In Run 1, the standard SDL configuration was used to drill the pilot BHA at TD. A SDL standalone service with the BCPM as a master was successfully tested in Run 2. This system setup is a non-steerable BHA option with a very short stick-out of 1.5 m. In Run 2, the liner shoe was drilled down into the reservoir. The liner was successfully set to the designated liner depth and cemented. The new 4 ¾-in. AutoTrak with near-bit gamma performed well in conjunction with the SDL system. The near-bit gamma was needed for geostopping purposes. All test objectives were achieved.

LINER CEMENTING

After reaching TD, the liner was left in the well and the inner string was pulled. With the current system, there is no backflow (float) valve in the shoe and there is no packer in the liner top. First, a cement retainer was run and the cement job was executed, then the liner top packer was run and activated in a separate trip. The cement operation was particularly important in this well, and to minimize introduction of new operations, the cementing operation was performed with conventional tools and procedures. However, the SDL solution includes a time-optimized cement operation where installation of the cement retainer, performing the cement job and setting the liner top packer are done in the same run. This was successfully performed on the Stafjord test.

TORQUE AND DRAG

The measured torque and drag matched the simulated values well on all field tests. For example, the simulated torque of the 9 5/8-in. steerable drilling liner system on Brage was 36 klbf-ft (50 kNm). The average measured value at surface was 34 klbf-ft (47 kNm). Torque and drag of a SDL application with the added weight of the liner is higher than applications with conventional drillstring. For instance, in the Brage case, the torque of the standard rotary steering BHA was 7 klbf-ft lower than the values for the steerable drilling liner BHA. For the Brage application, 6 5/8-in. drill pipe to surface was used to drill the wellbore.

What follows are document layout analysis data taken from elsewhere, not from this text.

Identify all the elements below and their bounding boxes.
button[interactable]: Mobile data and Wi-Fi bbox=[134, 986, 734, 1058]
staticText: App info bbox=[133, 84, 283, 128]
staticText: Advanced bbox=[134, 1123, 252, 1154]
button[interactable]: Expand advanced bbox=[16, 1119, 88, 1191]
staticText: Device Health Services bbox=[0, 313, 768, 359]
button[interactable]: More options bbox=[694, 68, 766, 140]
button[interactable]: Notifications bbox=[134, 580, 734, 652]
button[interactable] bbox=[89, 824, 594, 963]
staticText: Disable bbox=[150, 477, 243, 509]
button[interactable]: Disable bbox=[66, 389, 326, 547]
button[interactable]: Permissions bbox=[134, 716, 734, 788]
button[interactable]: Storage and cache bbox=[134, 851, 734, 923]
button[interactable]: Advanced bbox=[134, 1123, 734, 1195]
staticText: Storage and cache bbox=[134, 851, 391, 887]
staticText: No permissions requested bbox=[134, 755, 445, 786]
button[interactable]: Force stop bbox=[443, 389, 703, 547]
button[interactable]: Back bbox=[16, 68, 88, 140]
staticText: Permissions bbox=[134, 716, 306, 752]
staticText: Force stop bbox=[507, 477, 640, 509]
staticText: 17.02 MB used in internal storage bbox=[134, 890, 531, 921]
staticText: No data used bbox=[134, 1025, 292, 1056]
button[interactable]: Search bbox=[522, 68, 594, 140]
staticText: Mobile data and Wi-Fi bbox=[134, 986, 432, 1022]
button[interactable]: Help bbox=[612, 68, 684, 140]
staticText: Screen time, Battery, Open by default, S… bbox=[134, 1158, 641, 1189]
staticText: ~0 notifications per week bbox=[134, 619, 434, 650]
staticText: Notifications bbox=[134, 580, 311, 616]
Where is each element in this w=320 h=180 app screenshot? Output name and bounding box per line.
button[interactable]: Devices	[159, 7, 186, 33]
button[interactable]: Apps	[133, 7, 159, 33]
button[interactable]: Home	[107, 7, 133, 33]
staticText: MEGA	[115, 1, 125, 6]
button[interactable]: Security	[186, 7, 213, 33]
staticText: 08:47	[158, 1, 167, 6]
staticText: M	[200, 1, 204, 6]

OBSERVED HYDRAULIC, HOLE CLEANING

The hydraulic profile of the annulus can be separated in two main parts and two sub-distributions. The two main hydraulic profiles are: 1) the annulus between open hole/casing and liner – from reamer bit to liner running tool; 2) the annulus between drill pipe and previous casing from the liner-running tool to the surface. The annulus between the liner and the open hole requires less flow rate to clean the borehole (minimum cutting lifting capacity), while the section above the liner-running tool requires higher flow rate due to larger cross-section.

VIBRATIONS

All steerable drilling liner operations were started in pre-drilled ratholes, 8 ½-in.for the 7-in. steerable drilling liner system and 12 ¼-in. rathole for the 9 5/8-in. system. When starting to drill the pilot hole (6- and/or 8 ½-in.) whirl can be expected due to the fact that the pilot BHA is not stabilized within the bigger rathole. As soon the first stabilizer is in the new formation, the pilot BHA will be stabilized and the whirl will be minimized.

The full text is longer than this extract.